*PROVIDED RECORDS*.
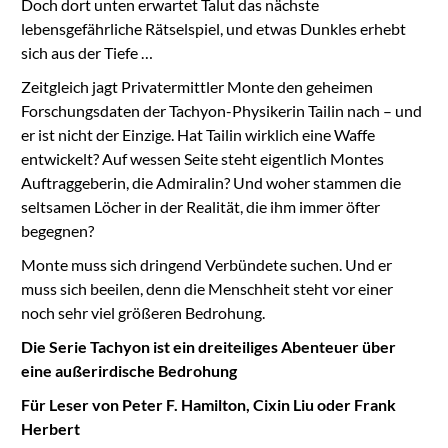
Doch dort unten erwartet Talut das nächste
lebensgefährliche Rätselspiel, und etwas Dunkles erhebt
sich aus der Tiefe …
Zeitgleich jagt Privatermittler Monte den geheimen
Forschungsdaten der Tachyon-Physikerin Tailin nach – und
er ist nicht der Einzige. Hat Tailin wirklich eine Waffe
entwickelt? Auf wessen Seite steht eigentlich Montes
Auftraggeberin, die Admiralin? Und woher stammen die
seltsamen Löcher in der Realität, die ihm immer öfter
begegnen?
Monte muss sich dringend Verbündete suchen. Und er
muss sich beeilen, denn die Menschheit steht vor einer
noch sehr viel größeren Bedrohung.
Die Serie Tachyon ist ein dreiteiliges Abenteuer über
eine außerirdische Bedrohung
Für Leser von Peter F. Hamilton, Cixin Liu oder Frank
Herbert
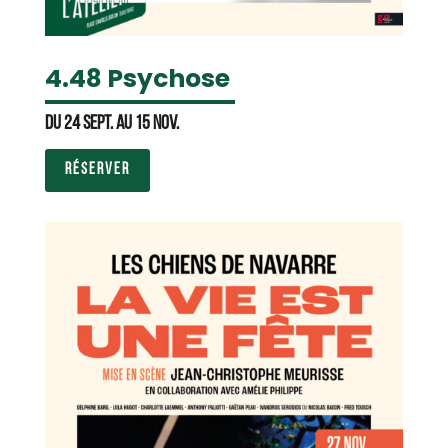
4.48 Psychose
Du 24 sept. au 15 nov.
RÉSERVER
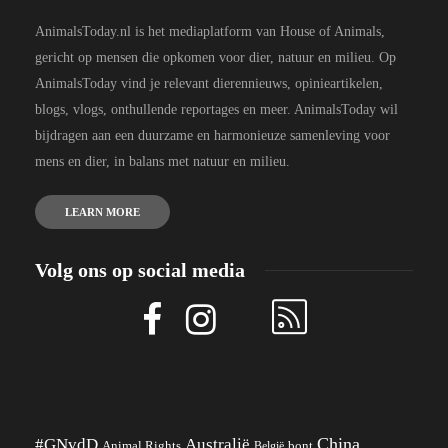
AnimalsToday.nl is het mediaplatform van House of Animals,
gericht op mensen die opkomen voor dier, natuur en milieu. Op
AnimalsToday vind je relevant dierennieuws, opinieartikelen,
blogs, vlogs, onthullende reportages en meer. AnimalsToday wil
bijdragen aan een duurzame en harmonieuze samenleving voor
mens en dier, in balans met natuur en milieu.
LEARN MORE
Volg ons op social media
China
#GNvdD
Australië
Animal Rights
België
bont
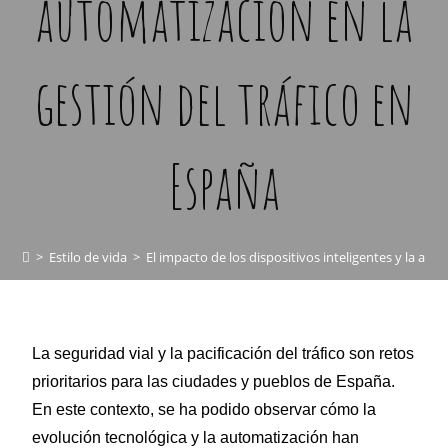
automatización en la
gestión del tráfico en
España
>
Estilo de vida
>
El impacto de los dispositivos inteligentes y la aut
La seguridad vial y la pacificación del tráfico son retos
prioritarios para las ciudades y pueblos de España.
En este contexto, se ha podido observar cómo la
evolución tecnológica y la automatización han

*WHAT TO DO*.
Reproduce exactly, with nothing added, the lines from the one that contains "gestión del tráfico en" to the end of the data.

*WRITTEN SOLUTION*.
gestión del tráfico en
España
>
Estilo de vida
>
El impacto de los dispositivos inteligentes y la aut
La seguridad vial y la pacificación del tráfico son retos
prioritarios para las ciudades y pueblos de España.
En este contexto, se ha podido observar cómo la
evolución tecnológica y la automatización han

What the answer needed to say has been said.